Açıklamada, “Karanlığa karşı aydınlığın; terör, şiddet ve haydutluğa karşı özgür, eşit ve birlikte yaşam kararlılığının ilanı olan Dünya Kobanî İle Dayanışma Günü, Kobanî’de barbarlığa karşı direnenlerin bütün dünya halklarına armağanı olmuştur” denildi.
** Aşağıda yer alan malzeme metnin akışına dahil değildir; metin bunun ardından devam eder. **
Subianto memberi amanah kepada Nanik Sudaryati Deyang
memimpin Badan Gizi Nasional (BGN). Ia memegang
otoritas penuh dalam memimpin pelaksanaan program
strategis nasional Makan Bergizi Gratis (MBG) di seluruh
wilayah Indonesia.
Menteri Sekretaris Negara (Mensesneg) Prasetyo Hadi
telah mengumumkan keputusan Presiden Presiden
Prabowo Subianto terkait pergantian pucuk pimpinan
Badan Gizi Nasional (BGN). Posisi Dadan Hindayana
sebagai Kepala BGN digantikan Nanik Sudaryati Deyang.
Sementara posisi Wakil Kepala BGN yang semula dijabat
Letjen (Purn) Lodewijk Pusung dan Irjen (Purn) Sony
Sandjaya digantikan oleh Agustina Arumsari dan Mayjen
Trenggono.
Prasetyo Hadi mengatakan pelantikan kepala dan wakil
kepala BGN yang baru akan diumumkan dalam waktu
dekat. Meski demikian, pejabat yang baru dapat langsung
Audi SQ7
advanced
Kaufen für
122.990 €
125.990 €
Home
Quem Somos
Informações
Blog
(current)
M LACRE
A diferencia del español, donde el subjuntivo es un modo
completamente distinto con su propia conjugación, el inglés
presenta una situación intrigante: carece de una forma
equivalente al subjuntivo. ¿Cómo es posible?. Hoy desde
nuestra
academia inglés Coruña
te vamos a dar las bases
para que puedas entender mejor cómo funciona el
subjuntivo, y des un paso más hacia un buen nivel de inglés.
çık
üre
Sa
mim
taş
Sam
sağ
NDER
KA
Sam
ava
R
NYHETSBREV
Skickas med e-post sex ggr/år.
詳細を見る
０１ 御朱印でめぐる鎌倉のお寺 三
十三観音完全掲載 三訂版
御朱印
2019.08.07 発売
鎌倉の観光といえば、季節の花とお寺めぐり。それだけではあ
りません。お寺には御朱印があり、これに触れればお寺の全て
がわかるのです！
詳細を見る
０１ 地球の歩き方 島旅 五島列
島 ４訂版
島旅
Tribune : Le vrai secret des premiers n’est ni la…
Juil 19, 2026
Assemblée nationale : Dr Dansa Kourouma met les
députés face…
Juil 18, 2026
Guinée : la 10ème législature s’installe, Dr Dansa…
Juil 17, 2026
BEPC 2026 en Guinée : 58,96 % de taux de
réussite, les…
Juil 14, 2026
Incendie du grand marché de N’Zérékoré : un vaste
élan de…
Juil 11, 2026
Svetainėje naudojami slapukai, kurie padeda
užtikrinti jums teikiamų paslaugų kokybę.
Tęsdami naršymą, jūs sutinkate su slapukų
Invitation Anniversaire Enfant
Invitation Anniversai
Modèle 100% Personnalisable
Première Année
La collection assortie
HDP Merkez Yürütme Kurulu’nun açıklaması şöyle:

Yüzbinlerce insanın hayatını kaybettiği, milyonlarcasının yerinden yurdundan edildiği Suriye İç Savaşı, 2011 yılından bugüne büyük bir toplumsal yıkıma sebep oldu. Kendi halklarının celladı olan totaliter rejimler; korku ve terörle büyük kıyımlar yapan El Kaide türevi IŞİD, El Nusra, Ahrar Ül Şam gibi çeteler; emperyal hevesler peşinde koşan bölge ülkeleri ve küresel güçlerin paylaşım savaşı verdiği topraklar, aynı zamanda tarihsel direnişlerin de coğrafyası oldu.

Bölgesel ve küresel güçlerin de desteği ile Irak ve Suriye’de kadın, çocuk, sivil demeden on binlerce insanı katleden Irak Şam İslam Devleti (IŞİD), 2014 yılının sonbaharında Kobanî’de başta Kürt halkı olmak üzere bölge halklarının büyük direnişine çarptı. IŞİD’in tank, top ve ağır silahlarına karşı Kobanî’de topraklarını ve yurtlarını savunanlar tarafından ortaya konulan büyük direniş, Ortadoğu halklarına umut oldu.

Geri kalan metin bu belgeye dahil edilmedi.